> _EXERCISE_:
Where "click" appears in a line of the entries below, that line should be copied.

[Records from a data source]
• • • • • • •
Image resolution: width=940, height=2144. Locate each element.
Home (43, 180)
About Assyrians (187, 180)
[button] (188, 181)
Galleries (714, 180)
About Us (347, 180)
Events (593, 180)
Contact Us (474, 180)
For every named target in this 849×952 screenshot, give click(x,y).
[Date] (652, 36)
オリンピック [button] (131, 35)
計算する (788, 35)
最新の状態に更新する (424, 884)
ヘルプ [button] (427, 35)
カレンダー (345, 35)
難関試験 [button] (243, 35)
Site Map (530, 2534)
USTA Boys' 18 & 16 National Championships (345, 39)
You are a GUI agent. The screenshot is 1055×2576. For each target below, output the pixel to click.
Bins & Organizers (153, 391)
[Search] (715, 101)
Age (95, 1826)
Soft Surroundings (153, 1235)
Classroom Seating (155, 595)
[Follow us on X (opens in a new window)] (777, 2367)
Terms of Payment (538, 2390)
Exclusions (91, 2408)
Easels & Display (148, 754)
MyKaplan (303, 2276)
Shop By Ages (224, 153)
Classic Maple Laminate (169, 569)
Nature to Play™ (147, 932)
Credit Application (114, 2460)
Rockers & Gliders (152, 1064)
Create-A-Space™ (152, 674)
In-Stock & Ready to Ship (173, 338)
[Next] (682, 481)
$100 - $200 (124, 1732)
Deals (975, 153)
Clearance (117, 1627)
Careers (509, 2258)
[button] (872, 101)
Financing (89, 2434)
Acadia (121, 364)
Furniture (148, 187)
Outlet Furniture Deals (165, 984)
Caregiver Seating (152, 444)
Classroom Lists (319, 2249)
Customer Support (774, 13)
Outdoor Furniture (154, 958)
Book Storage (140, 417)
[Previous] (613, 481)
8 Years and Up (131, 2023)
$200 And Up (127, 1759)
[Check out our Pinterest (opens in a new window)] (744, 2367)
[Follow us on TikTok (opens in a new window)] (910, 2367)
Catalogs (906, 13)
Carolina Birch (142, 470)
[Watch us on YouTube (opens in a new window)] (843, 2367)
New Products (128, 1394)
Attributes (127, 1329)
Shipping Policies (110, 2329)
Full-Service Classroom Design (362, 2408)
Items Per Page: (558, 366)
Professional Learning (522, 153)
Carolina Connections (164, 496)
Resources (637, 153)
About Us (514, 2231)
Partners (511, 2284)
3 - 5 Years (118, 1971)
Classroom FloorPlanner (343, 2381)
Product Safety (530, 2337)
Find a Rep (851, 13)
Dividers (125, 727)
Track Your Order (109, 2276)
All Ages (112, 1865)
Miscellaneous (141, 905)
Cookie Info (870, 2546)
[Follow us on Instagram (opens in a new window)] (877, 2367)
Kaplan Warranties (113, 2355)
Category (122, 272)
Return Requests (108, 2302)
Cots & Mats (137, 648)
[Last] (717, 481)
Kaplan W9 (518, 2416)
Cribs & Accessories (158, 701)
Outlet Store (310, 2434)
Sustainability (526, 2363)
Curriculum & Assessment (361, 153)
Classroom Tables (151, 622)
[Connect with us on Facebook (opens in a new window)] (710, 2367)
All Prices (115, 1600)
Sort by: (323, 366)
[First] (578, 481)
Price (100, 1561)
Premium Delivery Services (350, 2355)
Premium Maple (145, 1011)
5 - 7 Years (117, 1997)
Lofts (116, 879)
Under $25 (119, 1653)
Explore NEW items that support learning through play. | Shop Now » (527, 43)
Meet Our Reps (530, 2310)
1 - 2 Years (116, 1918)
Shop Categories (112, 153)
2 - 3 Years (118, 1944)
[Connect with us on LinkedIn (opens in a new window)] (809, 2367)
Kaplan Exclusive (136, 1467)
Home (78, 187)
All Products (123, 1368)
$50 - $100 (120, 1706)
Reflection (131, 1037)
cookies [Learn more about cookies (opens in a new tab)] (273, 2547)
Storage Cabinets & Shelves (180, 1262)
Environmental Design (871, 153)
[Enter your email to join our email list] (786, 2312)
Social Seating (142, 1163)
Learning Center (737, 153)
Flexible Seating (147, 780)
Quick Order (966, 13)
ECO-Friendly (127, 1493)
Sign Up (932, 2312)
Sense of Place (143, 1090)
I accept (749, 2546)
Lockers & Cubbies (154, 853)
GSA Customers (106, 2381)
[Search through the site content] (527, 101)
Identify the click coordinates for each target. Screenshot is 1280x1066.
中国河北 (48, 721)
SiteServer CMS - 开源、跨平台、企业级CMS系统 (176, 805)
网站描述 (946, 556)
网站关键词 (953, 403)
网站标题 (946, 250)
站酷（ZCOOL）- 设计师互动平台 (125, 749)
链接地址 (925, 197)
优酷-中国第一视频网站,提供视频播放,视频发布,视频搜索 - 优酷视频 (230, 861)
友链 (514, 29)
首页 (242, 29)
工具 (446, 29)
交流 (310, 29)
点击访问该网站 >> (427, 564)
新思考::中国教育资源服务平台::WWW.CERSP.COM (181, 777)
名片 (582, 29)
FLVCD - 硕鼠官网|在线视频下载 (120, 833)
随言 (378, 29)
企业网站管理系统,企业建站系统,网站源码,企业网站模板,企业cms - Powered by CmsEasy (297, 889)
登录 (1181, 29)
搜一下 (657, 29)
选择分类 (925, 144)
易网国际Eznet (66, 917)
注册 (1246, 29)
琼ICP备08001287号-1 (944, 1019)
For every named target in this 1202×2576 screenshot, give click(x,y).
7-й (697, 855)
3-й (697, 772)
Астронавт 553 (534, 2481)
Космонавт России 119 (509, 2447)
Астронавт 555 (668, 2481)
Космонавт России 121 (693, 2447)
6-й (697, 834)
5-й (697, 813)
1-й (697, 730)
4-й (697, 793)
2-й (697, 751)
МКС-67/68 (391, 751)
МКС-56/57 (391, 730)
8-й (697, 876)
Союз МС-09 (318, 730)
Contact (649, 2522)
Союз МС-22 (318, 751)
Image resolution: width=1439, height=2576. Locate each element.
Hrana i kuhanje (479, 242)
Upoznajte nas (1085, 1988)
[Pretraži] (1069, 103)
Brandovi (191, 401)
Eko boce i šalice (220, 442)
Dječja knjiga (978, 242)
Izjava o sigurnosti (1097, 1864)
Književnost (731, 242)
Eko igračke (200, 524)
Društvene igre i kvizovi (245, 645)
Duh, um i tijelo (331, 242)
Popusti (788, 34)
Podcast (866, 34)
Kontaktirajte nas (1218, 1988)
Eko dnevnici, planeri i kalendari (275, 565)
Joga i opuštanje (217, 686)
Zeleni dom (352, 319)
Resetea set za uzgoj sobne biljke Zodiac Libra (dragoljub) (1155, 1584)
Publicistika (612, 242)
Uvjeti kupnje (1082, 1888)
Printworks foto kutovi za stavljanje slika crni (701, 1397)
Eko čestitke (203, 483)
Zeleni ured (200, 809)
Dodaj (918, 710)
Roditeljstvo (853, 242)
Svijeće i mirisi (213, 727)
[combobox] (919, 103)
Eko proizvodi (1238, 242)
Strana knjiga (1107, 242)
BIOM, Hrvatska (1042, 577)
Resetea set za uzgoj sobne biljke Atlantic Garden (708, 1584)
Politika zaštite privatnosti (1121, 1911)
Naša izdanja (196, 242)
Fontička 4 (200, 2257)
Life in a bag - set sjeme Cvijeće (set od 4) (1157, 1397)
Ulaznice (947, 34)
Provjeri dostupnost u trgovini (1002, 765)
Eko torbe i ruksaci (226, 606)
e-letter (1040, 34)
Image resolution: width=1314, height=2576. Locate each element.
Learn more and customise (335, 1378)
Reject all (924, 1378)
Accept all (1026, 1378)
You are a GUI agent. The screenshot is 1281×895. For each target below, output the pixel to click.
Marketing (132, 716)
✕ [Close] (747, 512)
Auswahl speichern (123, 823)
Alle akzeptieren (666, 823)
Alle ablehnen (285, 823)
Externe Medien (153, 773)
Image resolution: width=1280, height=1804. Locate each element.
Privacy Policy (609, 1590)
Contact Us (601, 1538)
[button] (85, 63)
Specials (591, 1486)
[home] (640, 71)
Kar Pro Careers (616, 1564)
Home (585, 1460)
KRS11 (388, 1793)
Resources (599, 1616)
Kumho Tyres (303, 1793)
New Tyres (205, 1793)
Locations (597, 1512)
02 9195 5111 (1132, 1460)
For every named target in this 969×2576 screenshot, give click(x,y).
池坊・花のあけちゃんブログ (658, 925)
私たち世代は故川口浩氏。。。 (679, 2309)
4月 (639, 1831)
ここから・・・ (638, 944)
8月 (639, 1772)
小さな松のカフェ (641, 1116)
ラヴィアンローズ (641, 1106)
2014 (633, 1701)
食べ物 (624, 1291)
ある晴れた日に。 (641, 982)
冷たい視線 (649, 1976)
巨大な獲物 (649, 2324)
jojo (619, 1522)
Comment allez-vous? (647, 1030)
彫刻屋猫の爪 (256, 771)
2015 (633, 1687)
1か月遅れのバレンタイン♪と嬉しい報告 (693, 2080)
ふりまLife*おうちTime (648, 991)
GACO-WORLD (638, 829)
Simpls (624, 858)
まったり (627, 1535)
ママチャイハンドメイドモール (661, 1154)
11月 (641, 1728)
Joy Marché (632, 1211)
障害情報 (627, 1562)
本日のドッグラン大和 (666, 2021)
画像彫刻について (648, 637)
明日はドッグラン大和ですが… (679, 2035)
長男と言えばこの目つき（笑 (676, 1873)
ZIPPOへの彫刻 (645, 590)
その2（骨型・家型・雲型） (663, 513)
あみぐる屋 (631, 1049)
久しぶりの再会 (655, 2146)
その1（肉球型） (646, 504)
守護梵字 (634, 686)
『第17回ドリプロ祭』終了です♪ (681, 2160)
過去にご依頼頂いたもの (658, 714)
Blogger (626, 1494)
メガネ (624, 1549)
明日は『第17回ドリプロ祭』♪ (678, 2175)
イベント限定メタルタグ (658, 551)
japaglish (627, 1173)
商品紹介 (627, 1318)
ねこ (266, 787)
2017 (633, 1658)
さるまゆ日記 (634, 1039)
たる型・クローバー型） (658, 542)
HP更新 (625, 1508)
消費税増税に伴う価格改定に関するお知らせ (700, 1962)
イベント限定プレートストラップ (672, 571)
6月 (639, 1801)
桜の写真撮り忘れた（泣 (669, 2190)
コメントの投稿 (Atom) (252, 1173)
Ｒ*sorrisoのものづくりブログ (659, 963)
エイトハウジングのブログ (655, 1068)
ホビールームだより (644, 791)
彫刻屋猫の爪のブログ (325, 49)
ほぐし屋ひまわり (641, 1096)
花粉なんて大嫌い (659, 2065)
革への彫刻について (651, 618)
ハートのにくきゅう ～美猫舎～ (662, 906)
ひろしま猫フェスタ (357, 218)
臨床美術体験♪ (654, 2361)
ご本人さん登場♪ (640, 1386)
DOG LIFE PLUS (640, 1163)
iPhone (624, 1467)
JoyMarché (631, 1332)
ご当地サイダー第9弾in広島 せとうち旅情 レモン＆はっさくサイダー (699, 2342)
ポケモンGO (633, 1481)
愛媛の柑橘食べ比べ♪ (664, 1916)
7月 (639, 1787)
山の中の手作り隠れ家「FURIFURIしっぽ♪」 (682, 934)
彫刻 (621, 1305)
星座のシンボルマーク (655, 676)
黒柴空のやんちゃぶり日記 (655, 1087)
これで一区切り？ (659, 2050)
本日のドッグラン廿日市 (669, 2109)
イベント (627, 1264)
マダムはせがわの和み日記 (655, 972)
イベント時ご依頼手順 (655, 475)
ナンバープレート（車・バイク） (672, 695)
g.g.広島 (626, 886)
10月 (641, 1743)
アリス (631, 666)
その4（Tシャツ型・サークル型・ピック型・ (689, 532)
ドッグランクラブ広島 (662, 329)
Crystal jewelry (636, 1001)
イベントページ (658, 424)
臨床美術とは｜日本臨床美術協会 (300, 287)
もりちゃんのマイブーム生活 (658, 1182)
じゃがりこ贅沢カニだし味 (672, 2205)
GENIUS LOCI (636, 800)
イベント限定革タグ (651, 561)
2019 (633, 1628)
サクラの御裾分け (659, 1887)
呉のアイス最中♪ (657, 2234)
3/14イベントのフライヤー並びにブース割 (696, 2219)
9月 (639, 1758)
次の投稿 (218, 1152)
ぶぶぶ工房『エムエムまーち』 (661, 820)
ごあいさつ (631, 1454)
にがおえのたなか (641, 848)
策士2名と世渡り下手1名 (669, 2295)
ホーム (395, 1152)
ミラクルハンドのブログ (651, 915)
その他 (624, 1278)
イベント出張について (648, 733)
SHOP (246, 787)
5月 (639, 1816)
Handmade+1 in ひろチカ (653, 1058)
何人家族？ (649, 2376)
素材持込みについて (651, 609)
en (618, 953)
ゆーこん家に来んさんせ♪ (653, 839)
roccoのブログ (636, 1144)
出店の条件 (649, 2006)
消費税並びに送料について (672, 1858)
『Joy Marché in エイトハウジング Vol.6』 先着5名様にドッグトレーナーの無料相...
• • • • • • •
> _RESPONSE TO THIS TASK_:
For every named target in this 849×952 screenshot, give click(x,y).
You are a GUI agent. The screenshot is 1055×2576. For each target below, output the pixel to click.
Identify the click coordinates for each target. Screenshot is 1280x1066.
For every named target in this 1202×2576 screenshot, give click(x,y).
You are a GUI agent. The screenshot is 1281×895. For each target below, output the pixel to click.
For every named target in this 969×2576 screenshot, give click(x,y).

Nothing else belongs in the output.